Who could blame them for hiding? The Romans might have decided they were dangerous too. Probably not, but you could never be too sure with the Romans.

Yet, not all of Jesus’ followers were remaining behind closed doors. A handful of women, including Mary Magdalene, were determined to visit his grave and anoint his body with perfumes and spices to show their respect. John mentions only Mary but the other Gospels name the others who went on this errand.

Instead of finding the tomb sealed and guarded they found it open, abandoned, and empty.

Things started happening pretty quickly after this. Because each Gospel writer had his own purpose in writing and choosing his material, they weren’t always clear about the sequence of events. Fortunately, it’s not absolutely necessary to know the order in which things happened to grasp the gist of the story. Furthermore, there are several ways to harmonize the known events. With that in mind, let me offer what may have been the sequence of events leading up to Peter and John’s visit to the tomb.

o The women arrive at the tomb and discover it empty. (All Gospels)

o Mary Magdalene may have broken away from the others to report the discovery to the Eleven.

o Meanwhile, angels appear to the women to tell them that Jesus had risen as he had promised them. (Luke 24)

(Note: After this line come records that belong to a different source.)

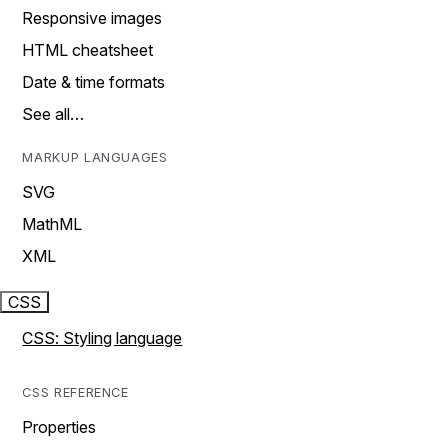
Responsive images
HTML cheatsheet
Date & time formats
See all…
MARKUP LANGUAGES
SVG
MathML
XML
CSS
CSS: Styling language
CSS REFERENCE
Properties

o In response to Mary Magdalene’s report, Peter and John set off to see to the tomb.

o Along the way or just before they leave, they encounter the other women who are returning to tell their story.

o This prompts Peter and John to quicken their pace and literally run to the tomb.

Now, back to the story.

John, perhaps because he his younger or perhaps because he can run faster, gets to the tomb first. He looks in. Peter arrives and, being the bolder of the two, actually enters the tomb and looks around. What they see plays an important part in John’s account.

The Bible says they say, “the strips of linen lying there, as well as the burial cloth that had been around Jesus' head. The cloth was folded up by itself, separate from the linen.”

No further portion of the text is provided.